Le Mouvement national kanak contemporain émerge dans les années 1970, alors que l’État impérialiste français mène toujours une politique de colonisation de peuplement. Le premier ministre français, Pierre Messmer, disait en 1972 que : « La présence française en Calédonie ne peut être menacée, sauf guerre mondiale, que par une revendication nationaliste des populations autochtones appuyées par quelques alliés éventuels dans d’autres communautés ethniques venant du Pacifique. À court et moyen terme, l’immigration massive de citoyens français métropolitains ou originaires des départements d’outre-mer (Réunion) devrait permettre d’éviter ce danger en maintenant et en améliorant le rapport numérique des communautés. À long terme, la revendication nationaliste autochtone ne sera évitée que si les communautés non originaires du Pacifique représentent une masse démographique majoritaire. »

La lutte armée pour la libération kanak

En 1969, les Foulards Rouges, fondés par Nidoïsh Naisseline (référence à Louise Michel, alliée des indépendantistes, déportée de la Commune), portent les revendications de l’identité kanak et de l’indépendance. Ils fondent en 1975 le Parti de libération kanak (Palika). Deux ans plus tard est fondé le Front uni de libération kanak (FULK), partisan de la lutte indépendantiste armée et représentant alors la gauche du Mouvement national kanak avec le Palika. L’ensemble du mouvement indépendantiste se regroupe en coalition à partir de 1979 dans le Front indépendantiste (FI). A la suite d’alliances de circonstances, le mouvement indépendantiste obtient la direction du gouvernement de l’archipel en 1981, sans avancées significatives. Cette expérience aboutit à la dissolution du FI et la fondation du FLNKS en 1984, à la ligne plus combative, et la naissance de la lutte armée anticoloniale sur l’archipel, inaugurée par le meurtre de deux gendarmes l’année précédente. Des jeunes indépendantistes sont alors formés à la lutte armée en Libye et le FLNKS naissant organise le boycott des élections.
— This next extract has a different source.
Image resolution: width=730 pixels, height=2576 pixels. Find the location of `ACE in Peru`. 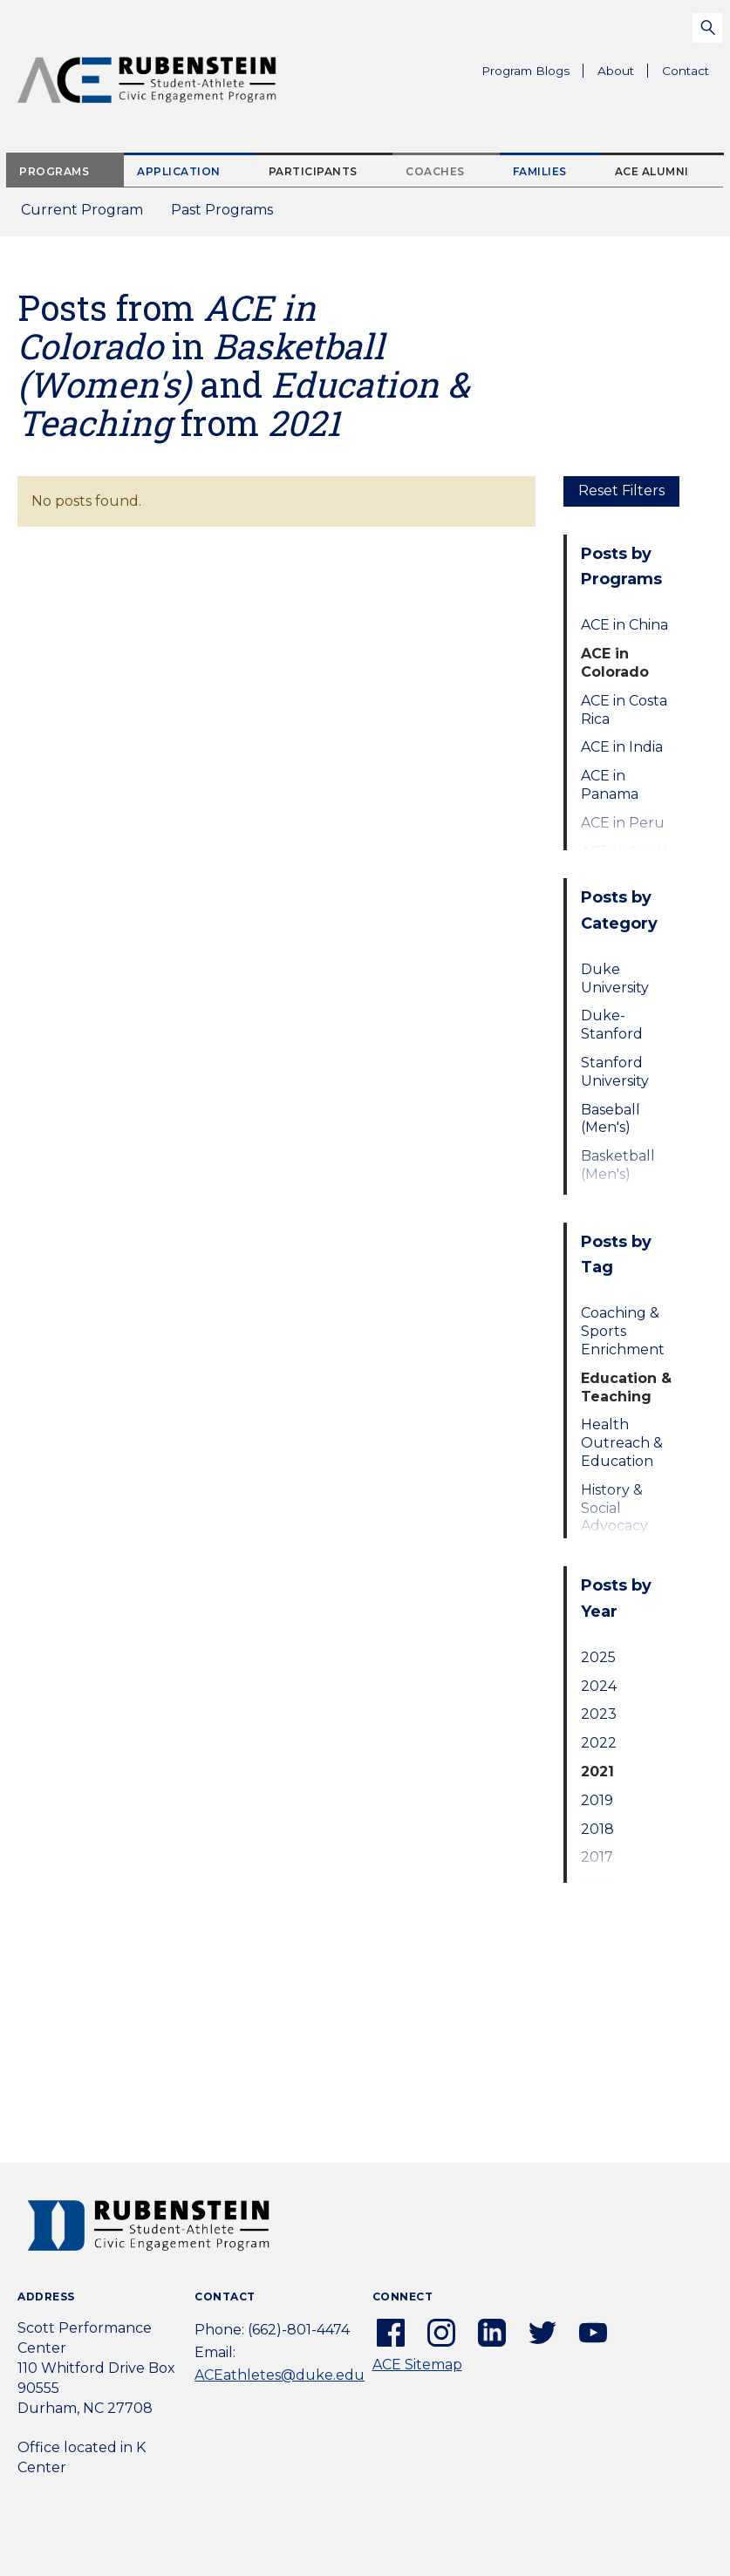

ACE in Peru is located at coordinates (623, 822).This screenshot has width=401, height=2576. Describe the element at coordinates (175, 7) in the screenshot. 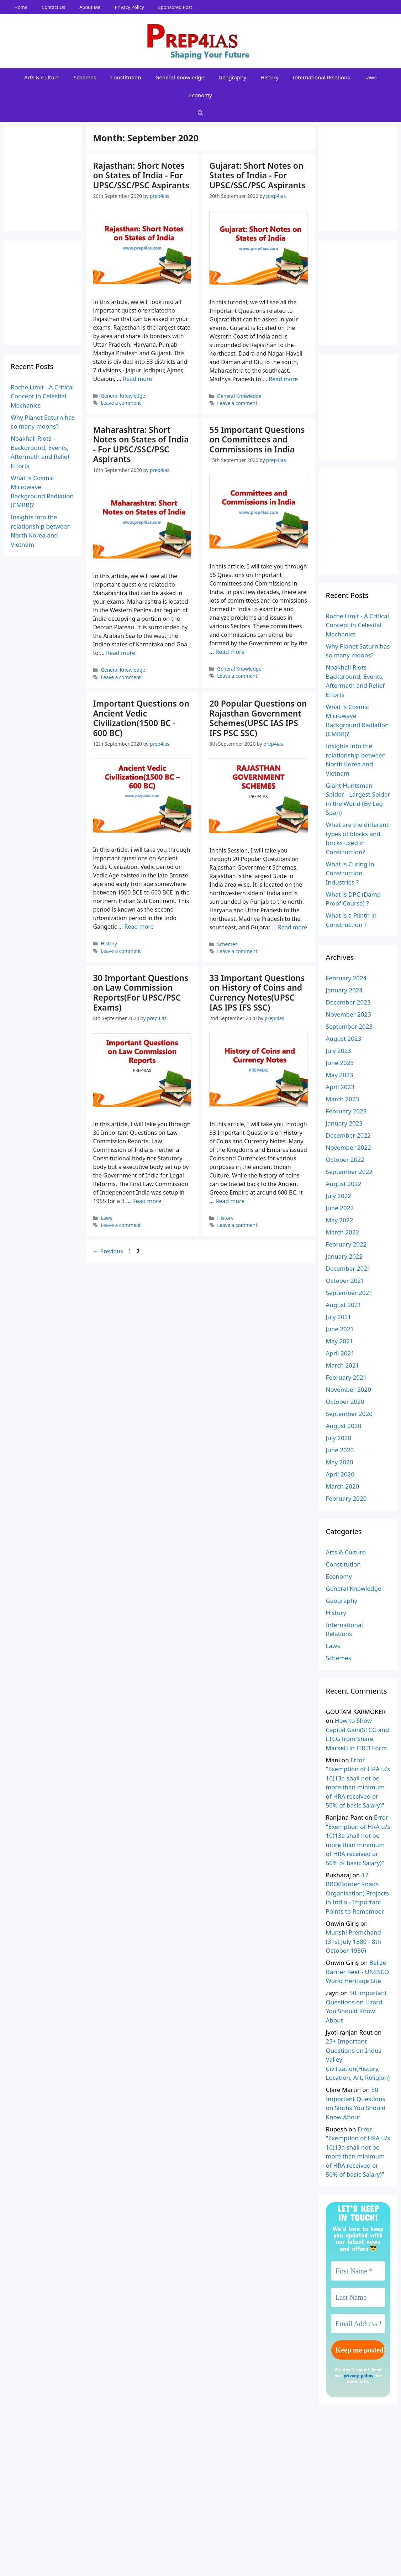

L’insurrection débute avec le boycott électoral, en novembre 1984. Des barrages routiers sont mis en place et le FLNKS contrôle la majorité de la « brousse » (partie rurale) de la Grande terre via ses « Comités de lutte » dans chaque Commune. Les écoles françaises sont boycottées et le Mouvement national fonde des « écoles populaires » dans les zones qu’il contrôle. Le leader indépendantiste Éloi Machoro, qui avait symboliquement lancé l’insurrection en brisant une urne, est tué par le GIGN en janvier. Les affrontements, incendies, sabotages, grèves et manifestations se déroulent toute l’année durant et les autorités coloniales instaurent l’état d’urgence en janvier 1985. Les kanaks procèdent aussi à des saisies de terres, contre les grands propriétaires français. L’année suivante, comptant sur le soutien des États non-alignés, les Nations Unies reconnaissent le droit à l’autodétermination du peuple kanak et inscrivent la « Nouvelle-Calédonie » comme territoire non autonome, à décoloniser. En 1987, un premier référendum d’autodétermination est organisé, boycotté par les Kanaks. Se tiennent ensuite les élections régionales de 1988, avec un nouvel appel au boycott. Cette fois-ci, le FLNK attaque une gendarmerie à Ouvéa, tue 4 gendarmes et en prend 27 en otage, revendiquant l’annulation des élections et le départ des forces d’occupation. Sur décision de François Mitterrand et Jacques Chirac, l’assaut est donné, et les combattants kanaks sont massacrés.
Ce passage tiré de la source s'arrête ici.